(Data for processing Opens)

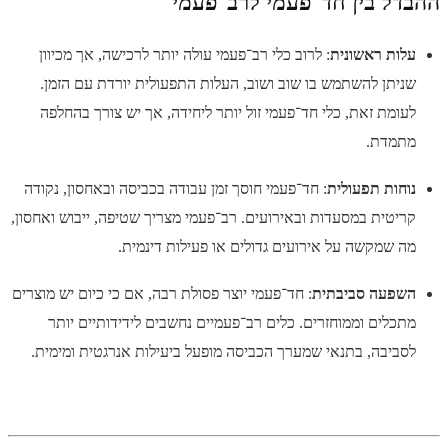
ההבדל בין חד־פעמי לרב־פעמי
עלות ראשונית
: לרוב כלי רב־פעמי עולה יותר לרכישה, אך מכיוון
שניתן להשתמש בו שוב ושוב, העלות התפעולית יורדת עם הזמן.
לעומת זאת, כלי חד־פעמי זול יותר ליחידה, אך יש צורך בהחלפה
מתמדת.
נוחות תפעולית
: חד־פעמי חוסך זמן עבודה בכביסה ובאחסון, נקודה
קריטית במסעדות ובאירועים. רב־פעמי מצריך שטיפה, ייבוש ואחסון,
מה שמקשה על אירועים גדולים או פעילות דינמית.
השפעה סביבתית
: חד־פעמי יוצר פסולת רבה, אם כי כיום יש מוצרים
מתכלים וממוחזרים. כלים רב־פעמיים נחשבים לידידותיים יותר
לסביבה, בתנאי שמערך הכביסה מופעל ביעילות אנרגטית ומימית.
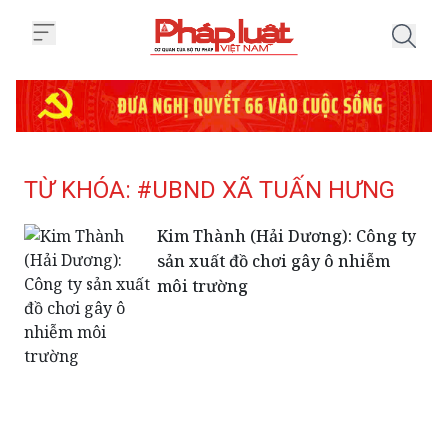
Trang chủ Tag
TỪ KHÓA: #UBND XÃ TUẤN HƯNG
Kim Thành (Hải Dương): Công ty
sản xuất đồ chơi gây ô nhiễm
môi trường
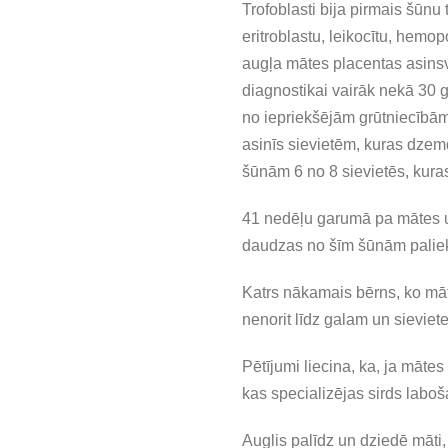
Trofoblasti bija pirmais šūnu 
eritroblastu, leikocītu, hem
augļa mātes placentas asinsv
diagnostikai vairāk nekā 30 g
no iepriekšējām grūtniecībām.
asinīs sievietēm, kuras dzem
šūnām 6 no 8 sievietēs, kur
41 nedēļu garumā pa mātes u
daudzas no šīm šūnām paliek
Katrs nākamais bērns, ko māt
nenorit līdz galam un sieviete
Pētījumi liecina, ka, ja māte
kas specializējas sirds laboš
Auglis palīdz un dziedē māti,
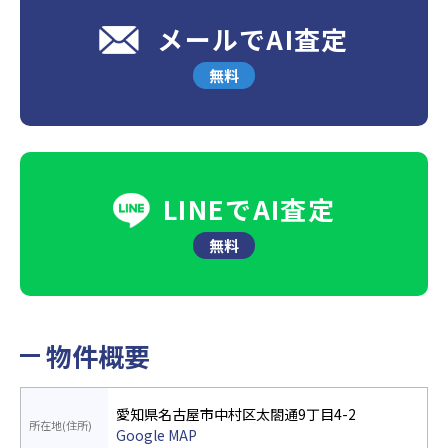
メールでAI査定
無料
LINEでAI査定
無料
物件概要
愛知県名古屋市中村区太閤通9丁目4-2
所在地(住所)
Google MAP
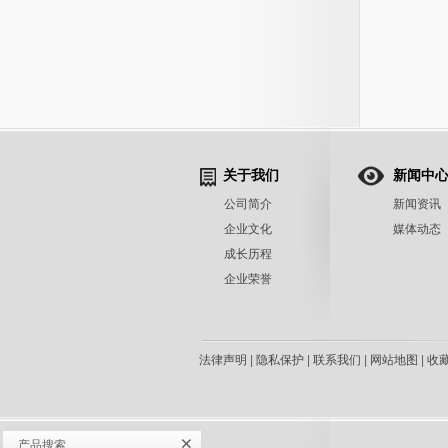
关于我们
新闻中
公司简介
新闻资讯
企业文化
媒体动态
成长历程
企业荣誉
法律声明
|
隐私保护
|
联系我们
|
网站地图
|
收
产品搜索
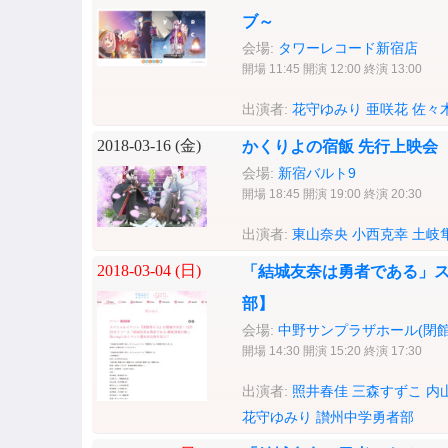
ブ～
会場:
タワーレコード新宿店
開場 11:45 開演 12:00 終演 13:00
出演者:
花守ゆみり
亜咲花
佐々
2018-03-16 (
金
)
かくりよの宿飯 先行上映会
会場:
新宿バルト9
開場 18:45 開演 19:00 終演 20:30
出演者:
東山奈央
小西克幸
土岐
2018-03-04 (
日
)
「結城友奈は勇者である」
部】
会場:
中野サンプラザホール(閉館
開場 14:30 開演 15:20 終演 17:30
出演者:
照井春佳
三森すずこ
内
花守ゆみり
讃州中学勇者部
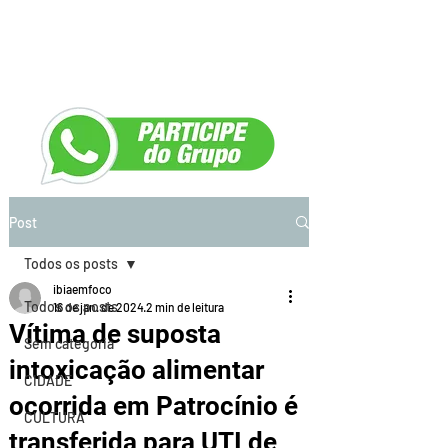
Post
Todos os posts
ibiaemfoco
Todos os posts
16 de jan. de 2024
2 min de leitura
Vítima de suposta
Sem categoria
intoxicação alimentar
CIDADE
ocorrida em Patrocínio é
CULTURA
transferida para UTI de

(Data for processing Closes)

■ **Required action**: Leave every picture out and output the records exactly.

■ **The answer**:
ההבדל בין חד־פעמי לרב־פעמי
עלות ראשונית
: לרוב כלי רב־פעמי עולה יותר לרכישה, אך מכיוון
שניתן להשתמש בו שוב ושוב, העלות התפעולית יורדת עם הזמן.
לעומת זאת, כלי חד־פעמי זול יותר ליחידה, אך יש צורך בהחלפה
מתמדת.
נוחות תפעולית
: חד־פעמי חוסך זמן עבודה בכביסה ובאחסון, נקודה
קריטית במסעדות ובאירועים. רב־פעמי מצריך שטיפה, ייבוש ואחסון,
מה שמקשה על אירועים גדולים או פעילות דינמית.
השפעה סביבתית
: חד־פעמי יוצר פסולת רבה, אם כי כיום יש מוצרים
מתכלים וממוחזרים. כלים רב־פעמיים נחשבים לידידותיים יותר
לסביבה, בתנאי שמערך הכביסה מופעל ביעילות אנרגטית ומימית.
Trang chủ Tag
TỪ KHÓA: #UBND XÃ TUẤN HƯNG
Kim Thành (Hải Dương): Công ty
sản xuất đồ chơi gây ô nhiễm
môi trường
Trofoblasti bija pirmais šūnu 
eritroblastu, leikocītu, hem
augļa mātes placentas asinsv
diagnostikai vairāk nekā 30 g
no iepriekšējām grūtniecībām.
asinīs sievietēm, kuras dzem
šūnām 6 no 8 sievietēs, kur
41 nedēļu garumā pa mātes u
daudzas no šīm šūnām paliek
Katrs nākamais bērns, ko māt
nenorit līdz galam un sieviete
Pētījumi liecina, ka, ja māte
kas specializējas sirds laboš
Auglis palīdz un dziedē māti,
メールでAI査定
無料
LINEでAI査定
無料
物件概要
愛知県名古屋市中村区太閤通9丁目4-2
所在地(住所)
Google MAP
关于我们
新闻中
公司简介
新闻资讯
企业文化
媒体动态
成长历程
企业荣誉
法律声明
|
隐私保护
|
联系我们
|
网站地图
|
收
产品搜索
ブ～
会場:
タワーレコード新宿店
開場 11:45 開演 12:00 終演 13:00
出演者:
花守ゆみり
亜咲花
佐々
2018-03-16 (
金
)
かくりよの宿飯 先行上映会
会場:
新宿バルト9
開場 18:45 開演 19:00 終演 20:30
出演者:
東山奈央
小西克幸
土岐
2018-03-04 (
日
)
「結城友奈は勇者である」
部】
会場:
中野サンプラザホール(閉館
開場 14:30 開演 15:20 終演 17:30
出演者:
照井春佳
三森すずこ
内
花守ゆみり
讃州中学勇者部
Post
Todos os posts
ibiaemfoco
Todos os posts
16 de jan. de 2024
2 min de leitura
Vítima de suposta
Sem categoria
intoxicação alimentar
CIDADE
ocorrida em Patrocínio é
CULTURA
transferida para UTI de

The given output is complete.